Monday, February 20, 2006

“E.T.” Is Barred From Mediation!

Well, not exactly the real “E.T.” [the real E.T.?]– the concept is there however according to this article in The Birmingham News. A U.S. District Court Judge [not in Florida] ordered all parties [HealthSouth, investors and insurers] to stay at a mediation session until the mediator releases them. The Judge also ordered that the “designated client representative of each defendant shall have absolute authority to settle without the need to phone home for additional authority.”

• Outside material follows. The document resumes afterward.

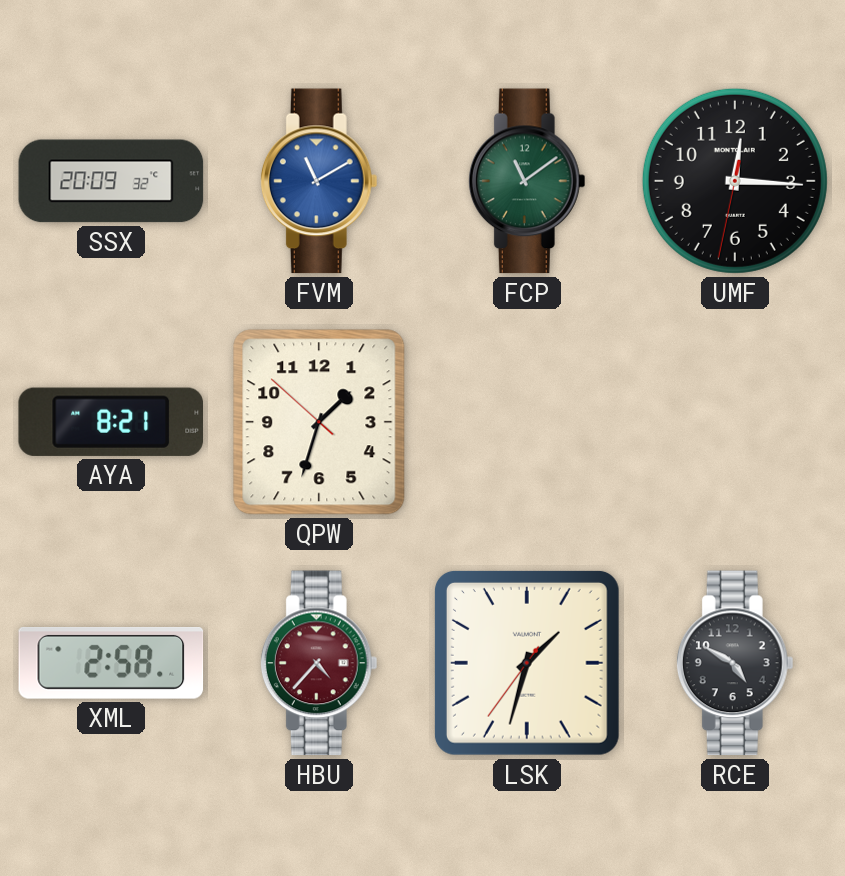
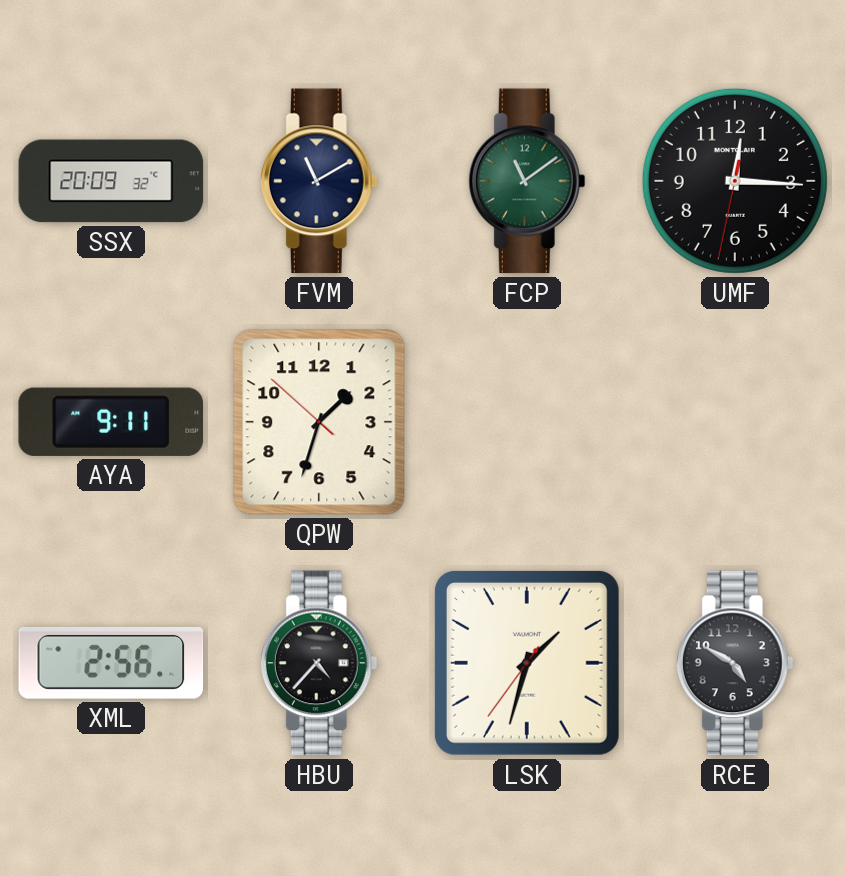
FVM dial: blue -> navy
AYA: 8:21 -> 9:11
XML: 2:58 -> 2:56
HBU dial: burgundy -> black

Florida Rules of Civil Procedure, Rule 1.720(b), Mediation Procedures – Sanctions for Failure to Appear, requires, among others, the appearance of the party or its representative having full authority to settle without further consultation or a representative of the insurance carrier for any insured party who is not such carrier’s outside counsel and who has full authority to settle up to the amount of the plaintiff’s last demand or policy limits, whichever is less, without further consultation.

So, the Judge’s order on the issue of authority to settle is consistent with the above rule. However, what do you think about that part of the order that requires the parties to stay in mediation until released by the mediator? Any ethical dilemmas here? How do you balance the mediator’s responsibilities to the court with the mediator’s responsibilities to the parties?

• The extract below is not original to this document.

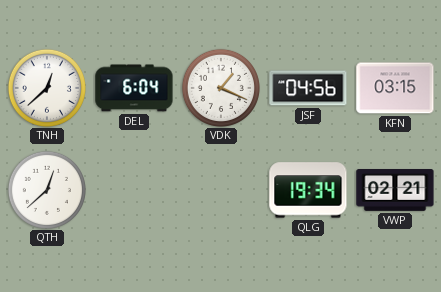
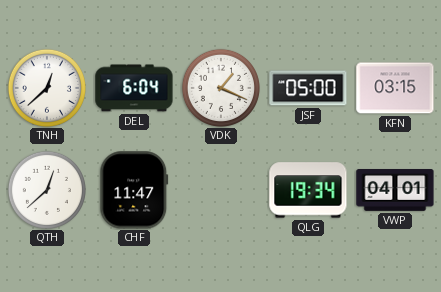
JSF: 04:56 -> 05:00
CHF: none -> 11:47
VWP: 02:21 -> 04:01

What about Florida Rules for Certified and Court-Appointed Mediators, Rule 10.420(b), Conduct of Mediation, Adjournment or Termination?

A mediator shall:

(1) adjourn the mediation upon agreement of the parties;

(2) adjourn or terminate any mediation which, if continued, would result in unreasonable emotional or monetary costs to the parties;

(3) adjourn or terminate the mediation if the mediator believes the case is unsuitable for mediation or any party is unable or unwilling to participate meaningfully in the process;

(4) terminate a mediation entailing fraud, duress, the absence of bargaining ability, or unconscionability; and

(5) terminate any mediation if the physical safety of any person is endangered by the continuation of mediation.

After considering this rule, would you mediate under this order or would you decline the appointment?